Exercise data:
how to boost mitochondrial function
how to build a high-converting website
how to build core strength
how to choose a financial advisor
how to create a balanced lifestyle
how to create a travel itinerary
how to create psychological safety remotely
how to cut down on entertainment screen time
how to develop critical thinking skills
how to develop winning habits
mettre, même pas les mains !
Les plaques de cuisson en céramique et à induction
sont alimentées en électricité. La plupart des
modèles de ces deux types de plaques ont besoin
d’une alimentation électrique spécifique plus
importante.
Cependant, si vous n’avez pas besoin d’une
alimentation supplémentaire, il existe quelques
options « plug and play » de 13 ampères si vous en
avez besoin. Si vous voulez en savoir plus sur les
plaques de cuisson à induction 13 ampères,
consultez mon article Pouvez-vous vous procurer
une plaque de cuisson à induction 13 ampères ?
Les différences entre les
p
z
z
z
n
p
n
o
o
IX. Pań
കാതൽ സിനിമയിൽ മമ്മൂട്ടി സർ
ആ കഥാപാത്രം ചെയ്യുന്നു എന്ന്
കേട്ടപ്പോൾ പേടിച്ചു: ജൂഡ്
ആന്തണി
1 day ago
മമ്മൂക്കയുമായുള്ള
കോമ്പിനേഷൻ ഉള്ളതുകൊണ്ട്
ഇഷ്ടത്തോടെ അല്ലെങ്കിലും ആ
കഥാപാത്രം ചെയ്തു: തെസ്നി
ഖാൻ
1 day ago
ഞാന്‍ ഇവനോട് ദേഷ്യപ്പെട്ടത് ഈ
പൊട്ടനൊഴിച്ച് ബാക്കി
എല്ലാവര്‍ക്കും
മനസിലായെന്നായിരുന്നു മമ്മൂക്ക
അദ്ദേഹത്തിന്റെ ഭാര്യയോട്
* * *
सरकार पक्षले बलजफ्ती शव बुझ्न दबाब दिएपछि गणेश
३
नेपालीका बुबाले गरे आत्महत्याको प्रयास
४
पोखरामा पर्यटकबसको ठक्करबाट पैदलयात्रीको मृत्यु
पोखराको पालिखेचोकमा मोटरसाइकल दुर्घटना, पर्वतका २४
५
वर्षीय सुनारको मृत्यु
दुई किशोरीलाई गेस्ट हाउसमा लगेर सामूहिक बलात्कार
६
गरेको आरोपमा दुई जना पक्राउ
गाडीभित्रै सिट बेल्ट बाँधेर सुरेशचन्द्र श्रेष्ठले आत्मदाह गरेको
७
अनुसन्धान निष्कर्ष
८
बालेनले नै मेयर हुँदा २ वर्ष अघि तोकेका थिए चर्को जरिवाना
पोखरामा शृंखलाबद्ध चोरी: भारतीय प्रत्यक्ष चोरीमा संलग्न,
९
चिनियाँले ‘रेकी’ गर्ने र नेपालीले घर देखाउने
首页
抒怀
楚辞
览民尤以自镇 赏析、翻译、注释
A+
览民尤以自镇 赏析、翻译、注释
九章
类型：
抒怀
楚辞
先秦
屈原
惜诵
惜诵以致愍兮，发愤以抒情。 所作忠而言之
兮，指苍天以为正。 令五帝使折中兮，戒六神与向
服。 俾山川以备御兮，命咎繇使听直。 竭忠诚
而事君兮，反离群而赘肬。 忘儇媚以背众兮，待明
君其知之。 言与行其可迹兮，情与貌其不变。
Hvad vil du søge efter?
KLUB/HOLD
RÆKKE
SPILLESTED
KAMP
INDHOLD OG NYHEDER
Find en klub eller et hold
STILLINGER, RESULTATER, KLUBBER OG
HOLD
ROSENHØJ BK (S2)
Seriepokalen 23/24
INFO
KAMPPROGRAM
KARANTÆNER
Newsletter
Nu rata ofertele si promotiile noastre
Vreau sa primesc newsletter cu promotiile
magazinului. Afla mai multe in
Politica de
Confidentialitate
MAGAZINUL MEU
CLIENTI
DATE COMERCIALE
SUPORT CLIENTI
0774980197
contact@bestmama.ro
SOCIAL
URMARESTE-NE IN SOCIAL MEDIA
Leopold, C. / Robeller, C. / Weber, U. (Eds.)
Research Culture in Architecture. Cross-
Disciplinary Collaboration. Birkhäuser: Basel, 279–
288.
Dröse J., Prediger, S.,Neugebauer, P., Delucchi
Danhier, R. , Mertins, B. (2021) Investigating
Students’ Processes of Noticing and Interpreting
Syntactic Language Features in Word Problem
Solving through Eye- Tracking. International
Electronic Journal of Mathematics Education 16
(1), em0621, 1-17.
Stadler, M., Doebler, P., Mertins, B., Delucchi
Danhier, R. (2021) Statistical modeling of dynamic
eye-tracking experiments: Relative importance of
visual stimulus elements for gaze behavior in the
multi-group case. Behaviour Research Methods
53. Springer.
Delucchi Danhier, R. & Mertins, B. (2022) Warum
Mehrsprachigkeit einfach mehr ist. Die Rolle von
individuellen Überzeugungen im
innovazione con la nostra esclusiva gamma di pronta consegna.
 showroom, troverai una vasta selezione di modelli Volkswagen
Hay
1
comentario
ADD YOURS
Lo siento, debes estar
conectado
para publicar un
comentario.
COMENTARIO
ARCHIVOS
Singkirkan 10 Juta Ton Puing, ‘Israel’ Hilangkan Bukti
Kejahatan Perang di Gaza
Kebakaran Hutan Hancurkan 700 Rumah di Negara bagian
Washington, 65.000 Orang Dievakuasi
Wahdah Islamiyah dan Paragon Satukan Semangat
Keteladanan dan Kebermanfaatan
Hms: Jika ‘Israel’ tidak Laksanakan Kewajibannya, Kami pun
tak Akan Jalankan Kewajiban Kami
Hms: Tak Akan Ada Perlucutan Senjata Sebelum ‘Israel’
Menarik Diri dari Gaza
--
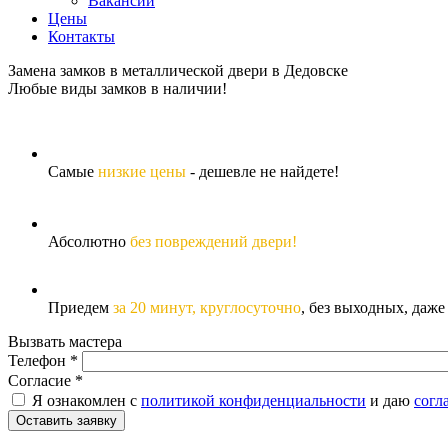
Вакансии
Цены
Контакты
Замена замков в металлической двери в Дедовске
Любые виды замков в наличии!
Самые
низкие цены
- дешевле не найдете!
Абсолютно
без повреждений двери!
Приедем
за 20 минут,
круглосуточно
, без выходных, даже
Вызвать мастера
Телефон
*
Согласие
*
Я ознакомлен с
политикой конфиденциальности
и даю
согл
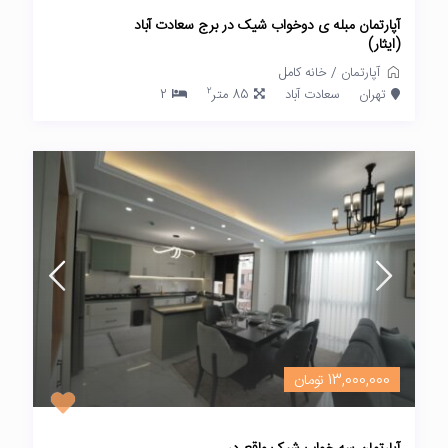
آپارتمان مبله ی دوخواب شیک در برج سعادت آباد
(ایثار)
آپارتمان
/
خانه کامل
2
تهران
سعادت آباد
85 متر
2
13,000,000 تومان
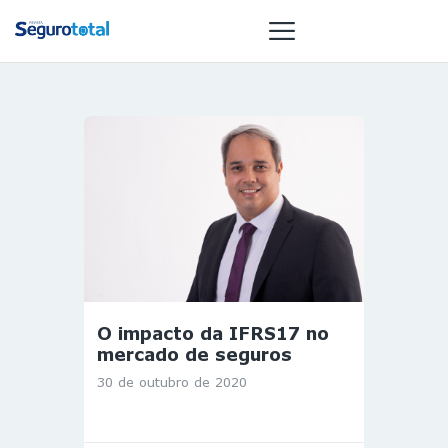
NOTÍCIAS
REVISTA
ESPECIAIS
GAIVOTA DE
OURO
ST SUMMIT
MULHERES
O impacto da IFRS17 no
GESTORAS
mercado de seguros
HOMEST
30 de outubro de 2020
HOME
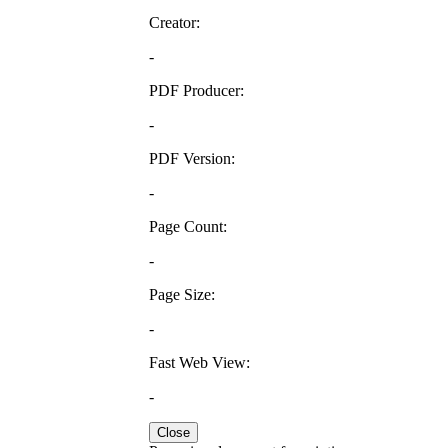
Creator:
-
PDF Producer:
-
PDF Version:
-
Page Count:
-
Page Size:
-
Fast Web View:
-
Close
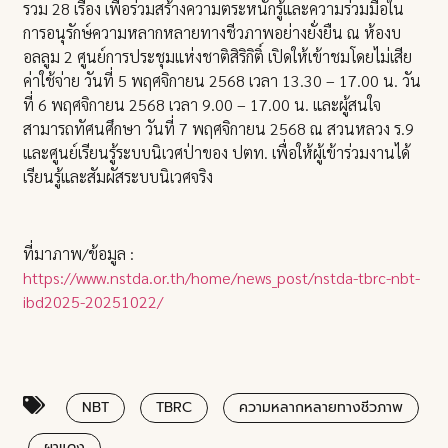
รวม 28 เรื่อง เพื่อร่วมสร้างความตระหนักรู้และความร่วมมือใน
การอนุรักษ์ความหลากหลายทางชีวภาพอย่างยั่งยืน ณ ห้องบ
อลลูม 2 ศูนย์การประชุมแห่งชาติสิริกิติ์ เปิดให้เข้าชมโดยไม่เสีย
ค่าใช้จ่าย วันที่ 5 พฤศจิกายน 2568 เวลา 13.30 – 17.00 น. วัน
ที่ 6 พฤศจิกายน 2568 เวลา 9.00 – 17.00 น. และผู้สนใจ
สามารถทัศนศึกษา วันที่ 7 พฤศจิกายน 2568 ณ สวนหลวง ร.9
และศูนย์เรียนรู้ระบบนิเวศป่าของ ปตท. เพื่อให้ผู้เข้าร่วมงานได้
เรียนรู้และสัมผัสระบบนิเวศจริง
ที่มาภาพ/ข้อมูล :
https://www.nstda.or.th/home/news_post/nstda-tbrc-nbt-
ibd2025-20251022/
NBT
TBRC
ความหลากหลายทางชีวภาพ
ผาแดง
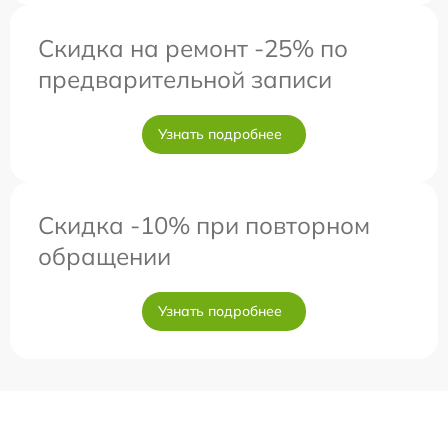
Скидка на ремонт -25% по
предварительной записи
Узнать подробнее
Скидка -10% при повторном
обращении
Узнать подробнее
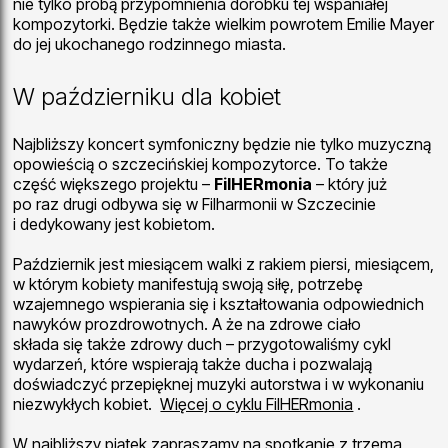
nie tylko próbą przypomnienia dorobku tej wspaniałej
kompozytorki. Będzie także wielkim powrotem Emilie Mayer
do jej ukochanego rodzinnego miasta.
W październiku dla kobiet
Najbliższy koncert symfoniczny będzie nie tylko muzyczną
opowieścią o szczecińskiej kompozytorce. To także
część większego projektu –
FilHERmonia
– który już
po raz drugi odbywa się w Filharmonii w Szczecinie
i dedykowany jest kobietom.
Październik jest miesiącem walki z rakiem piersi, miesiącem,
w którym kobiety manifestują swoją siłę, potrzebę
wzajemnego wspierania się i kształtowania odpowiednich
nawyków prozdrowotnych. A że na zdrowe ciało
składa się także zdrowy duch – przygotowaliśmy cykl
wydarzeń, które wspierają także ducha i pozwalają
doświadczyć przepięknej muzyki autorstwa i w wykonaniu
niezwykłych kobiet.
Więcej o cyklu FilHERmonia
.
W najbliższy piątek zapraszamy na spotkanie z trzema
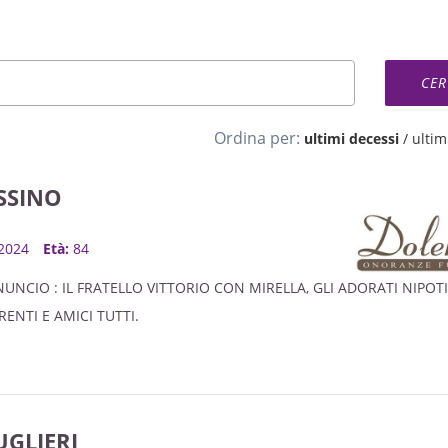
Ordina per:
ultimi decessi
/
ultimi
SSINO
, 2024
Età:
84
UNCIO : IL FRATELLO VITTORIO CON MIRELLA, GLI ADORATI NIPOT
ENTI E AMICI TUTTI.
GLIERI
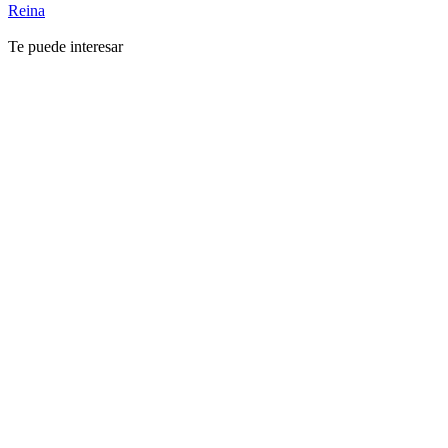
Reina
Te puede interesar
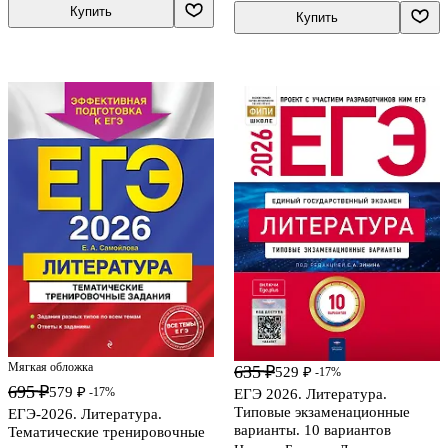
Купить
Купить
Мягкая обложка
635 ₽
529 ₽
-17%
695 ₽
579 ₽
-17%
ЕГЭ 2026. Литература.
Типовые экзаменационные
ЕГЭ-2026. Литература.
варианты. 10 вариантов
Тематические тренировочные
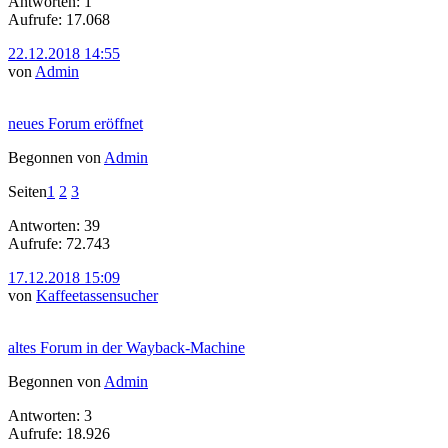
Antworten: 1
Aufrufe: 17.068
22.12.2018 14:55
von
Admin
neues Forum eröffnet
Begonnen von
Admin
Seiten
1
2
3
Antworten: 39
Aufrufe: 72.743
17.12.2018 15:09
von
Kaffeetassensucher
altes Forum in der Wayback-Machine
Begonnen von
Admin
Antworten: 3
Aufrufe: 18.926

Exercise details: Copy every line of the listing that includes the string "Скидка".

Response to this exercise:
Скидка на ремонт -25% по
Скидка -10% при повторном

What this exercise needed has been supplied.